Placing asphalt is only a single battle in the war to reach project specifications. What comes after paving — breakdown, intermediate and finish compaction — is where bonus checks are often earned (or not).
How can you ensure your crew can avoid and, if necessary, overcome compaction problems? The following excerpt from The Cat Paving Products “Guide to Asphalt Compaction” highlights a few common compaction challenges, along with solutions your crew can implement today.
Asphalt pick-up on dry drum surfaces
The most common cause of downtime on double drum, asphalt compactors is a malfunctioning drum spray system.
If any part of the steel drum does not have a water film on the surface, hot asphalt is likely to stick to the drum. The stickier the asphalt mix, the more severe the problem. A small amount of asphalt pick-up on the drum quickly becomes a large problem. With each drum rotation, the amount of pick-up increases and the mat will begin to show divots.
When asphalt begins to stick to a drum surface, operation of that compactor must be terminated until the drum is completely clean and any problem with the drum spray system is repaired. Continuing to operate the compactor will result in severe mat damage that will require extensive handwork to fill in and level divots left in the mat.
The primary cause of dry areas on the drum surface is a plugged spray nozzle. Good maintenance and clean water supply are the keys to preventing plugged spray nozzles.
- Use clean water. Whenever possible, fill water spray reservoirs with water from approved sources. If you have to use pond water, for example, increase the frequency of maintenance steps.
- Change main spray system filters. Follow the filter change interval shown in the machine’s Operation and Maintenance Manual. When the main spray system filter is plugged, water bypasses the filter and unfiltered water goes to the spray bars. Unfiltered water is more likely to cause spray nozzles to plug. Always have a spare filter stored on the compactor or in the maintenance vehicle.

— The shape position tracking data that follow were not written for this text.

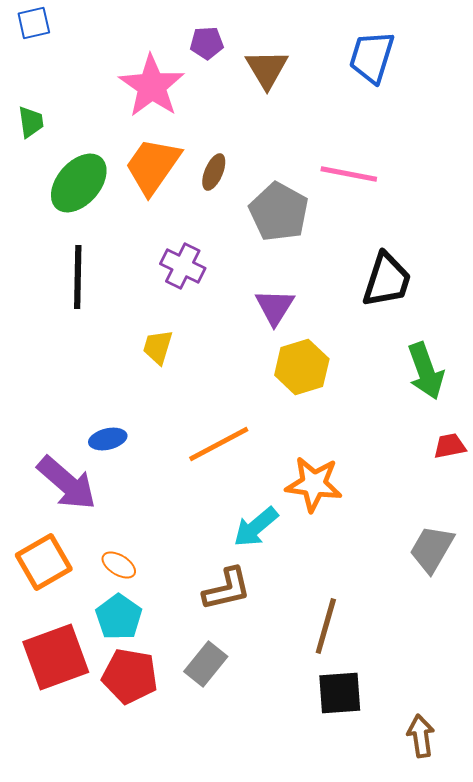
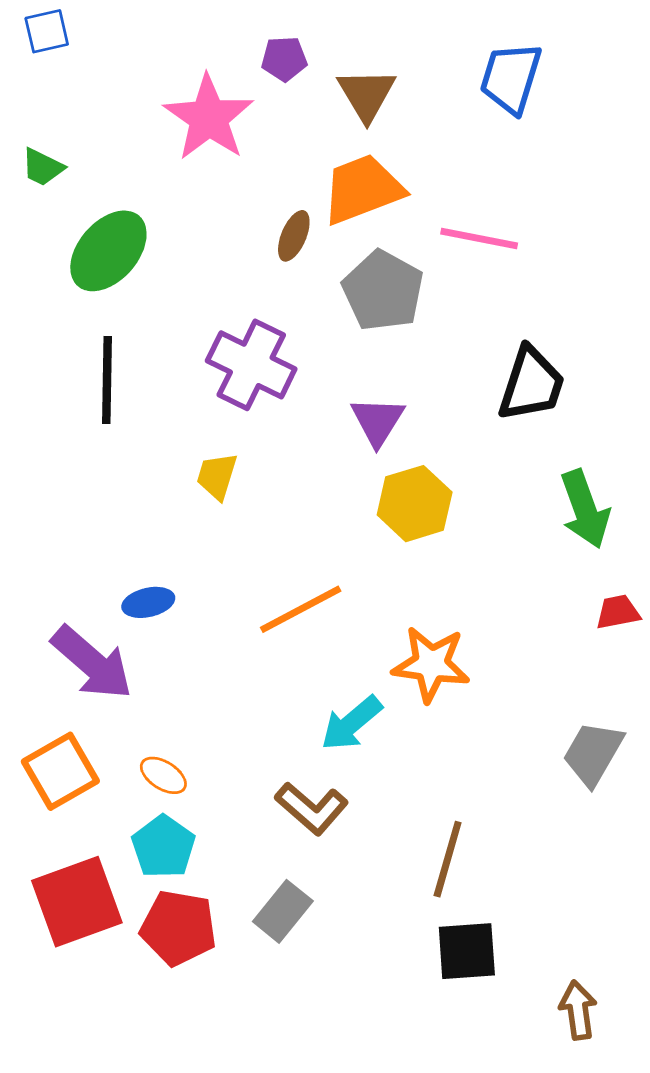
green trapezoid: (31, 122) -> (43, 167), turned 124
orange trapezoid: (153, 166) -> (362, 189), moved, turned 34
purple cross: (183, 266) -> (251, 365), size x1.4
brown L-shape: (227, 589) -> (312, 808), turned 54

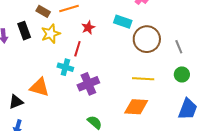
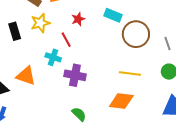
black rectangle: (24, 31) -> (15, 31), moved
red line: (77, 49) -> (66, 40), turned -49
purple cross: (88, 84) -> (75, 75), turned 30

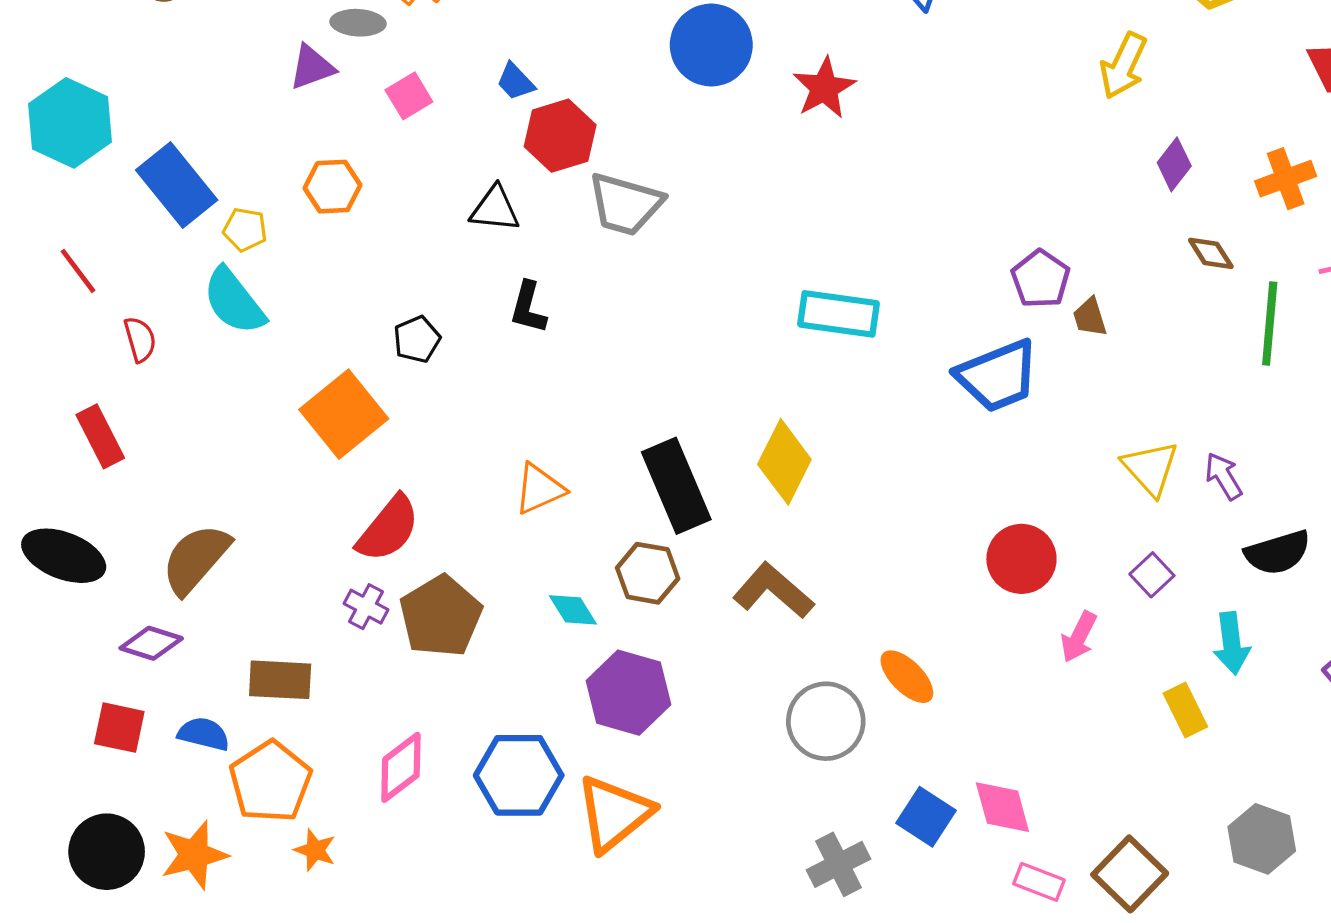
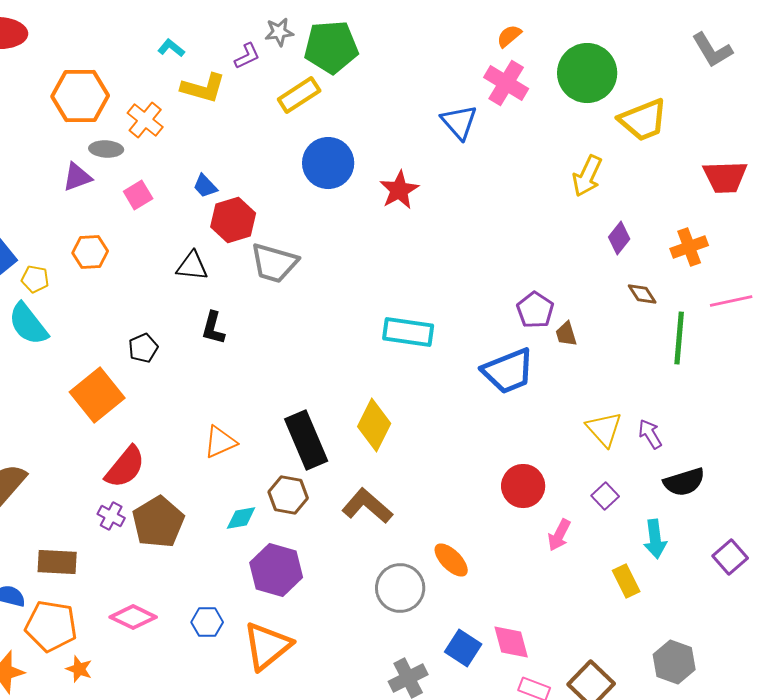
cyan diamond: (573, 610) -> (241, 518), turned -68
pink diamond: (401, 767) -> (133, 617), turned 63
blue hexagon: (519, 775) -> (207, 622), size x0.6
orange pentagon: (270, 782) -> (51, 626), turned -30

- Maintain inlet filters. Most water reservoirs have an inlet filter inside the reservoir fill port. The inlet filter is the first stage of water filtration. Do not discard the inlet filter. Place the water supply hose inside the inlet filter.

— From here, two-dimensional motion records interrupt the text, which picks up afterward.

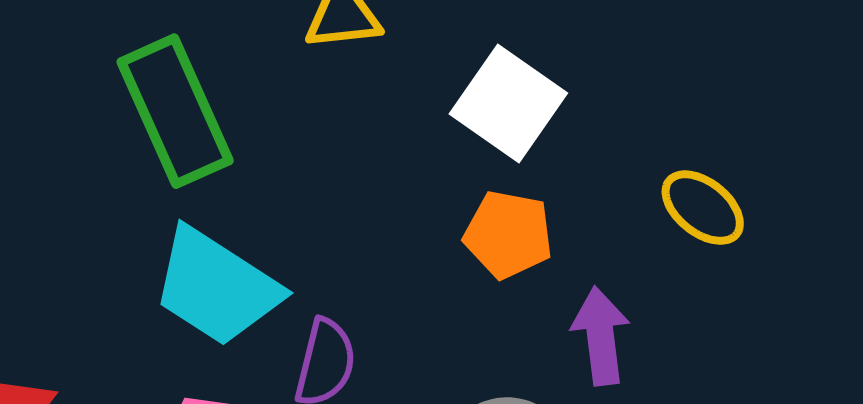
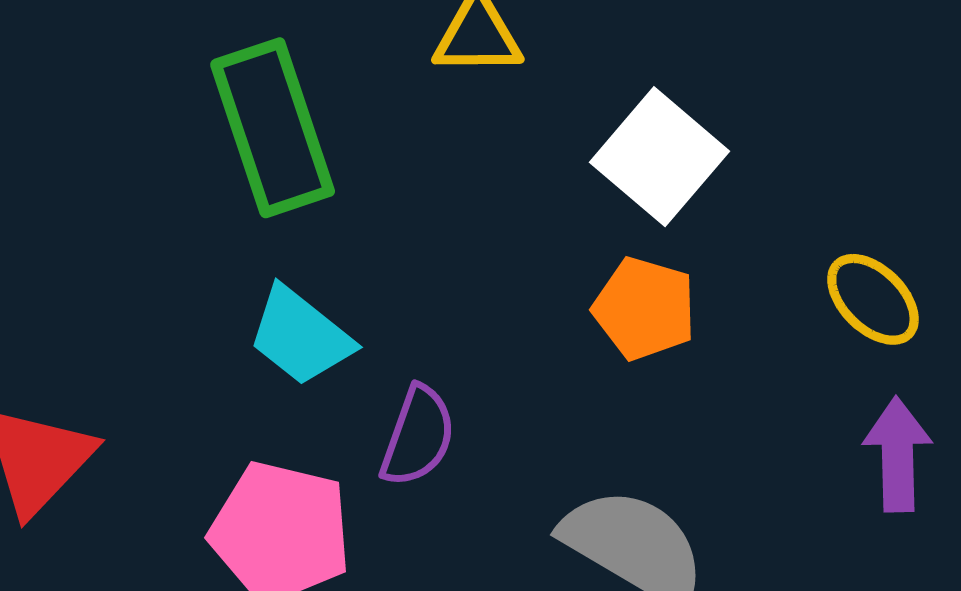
cyan trapezoid: (216, 287) -> (300, 336), size x0.7
purple arrow: (601, 336) -> (897, 455), moved

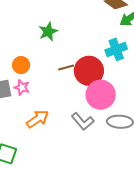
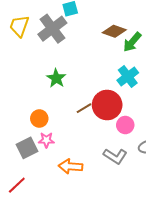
pink circle: (101, 95) -> (125, 125), size x0.6
orange arrow: (38, 119) -> (71, 166), turned -125

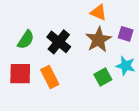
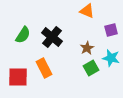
purple square: (126, 34) -> (111, 30), turned -32
brown star: (98, 40) -> (87, 48), moved, size x0.6
red square: (20, 74) -> (18, 77), moved

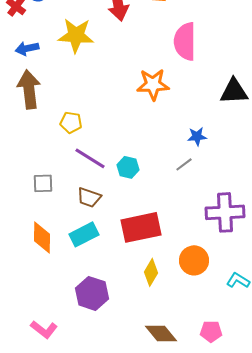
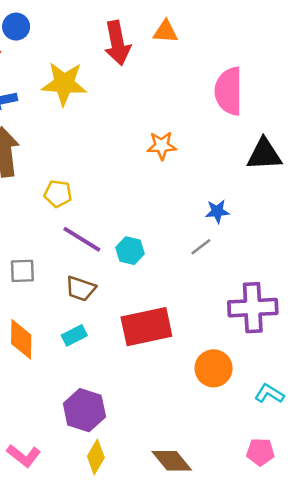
pink semicircle: (185, 41) -> (229, 91), moved
orange star: (153, 84) -> (162, 146), size x0.7
cyan rectangle: (84, 234) -> (74, 335), size x0.7
yellow diamond: (151, 272) -> (96, 457), moved
pink pentagon: (211, 331) -> (260, 452), moved

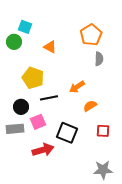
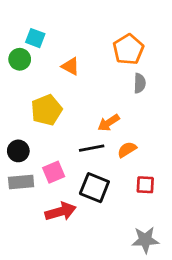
yellow pentagon: (33, 78) -> (46, 110), turned 30
black line: (49, 98) -> (92, 148), moved
black circle: (21, 107) -> (18, 151), moved

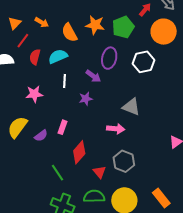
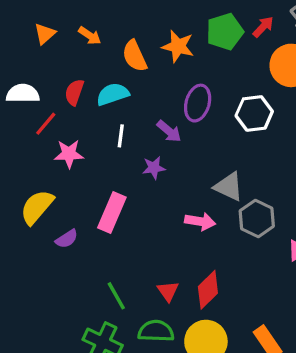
green pentagon: (123, 27) -> (225, 32), moved
red line: (23, 41) -> (46, 124), moved
pink rectangle: (63, 127) -> (112, 212), size x1.6
purple semicircle: (41, 136) -> (67, 239), moved
red diamond: (79, 152) -> (208, 290), moved
gray hexagon: (124, 161) -> (257, 218), moved
green line: (57, 173) -> (116, 296), moved

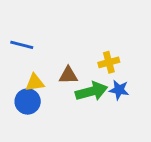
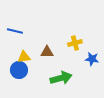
blue star: (119, 90) -> (92, 59), moved
green arrow: (91, 91) -> (61, 78), moved

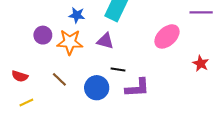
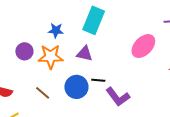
blue circle: (97, 88) -> (76, 87), moved
purple L-shape: (137, 88) -> (118, 97), turned 60

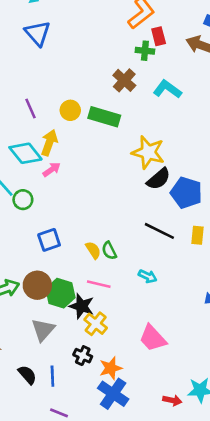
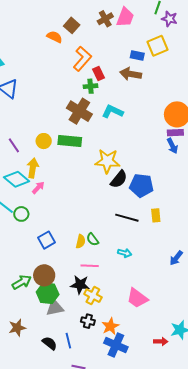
brown cross: (124, 80) -> (79, 111), size x1.4
yellow semicircle: (93, 250) -> (81, 241), turned 56
green hexagon: (60, 293) -> (48, 293), moved
gray triangle: (43, 330) -> (55, 308), turned 48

- Clean spray nozzles. The spray nozzles have internal brass or plastic screens. Nozzle screens should be examined daily for contamination. Clean nozzle screens thoroughly as needed. If you use contaminated water, increase the frequency of nozzle maintenance. If only one side of the nozzle is plugged, the spray pattern will be smaller and can cause the dry strip on the drum and start the asphalt pickup.
- Maintain water distribution mats. The drum will have some type of water distribution mat to help spread the water film evenly on the drum surface. As the distribution mats wear, you may have to adjust them to maintain good drum contact. Replace distribution mats according to wear indicators.
- Understand spray system capabilities. Most water spray systems offer full-time or intermittent spray. Never sacrifice water coverage in an effort to conserve water. It is better to stop more frequently for water refills than to stop for drum cleaning.
- Protect the water spray system during cold weather. An optional water spray system antifreeze kit is available. It includes a separate reservoir for antifreeze. At the end of the shift, the operator can circulate antifreeze through the system to prevent overnight freezing.
Asphalt pick-up on rubber tires
Asphalt also can stick to rubber tires. The severity of asphalt sticking to rubber tires depends primarily on the stickiness of the asphalt. Tire pick-up is also affected by the difference in temperature between the surface of the asphalt layer and the rubber tires.
When asphalt begins to stick to the rubber tires of a pneumatic compactor, the operator must immediately stop and correct the problem.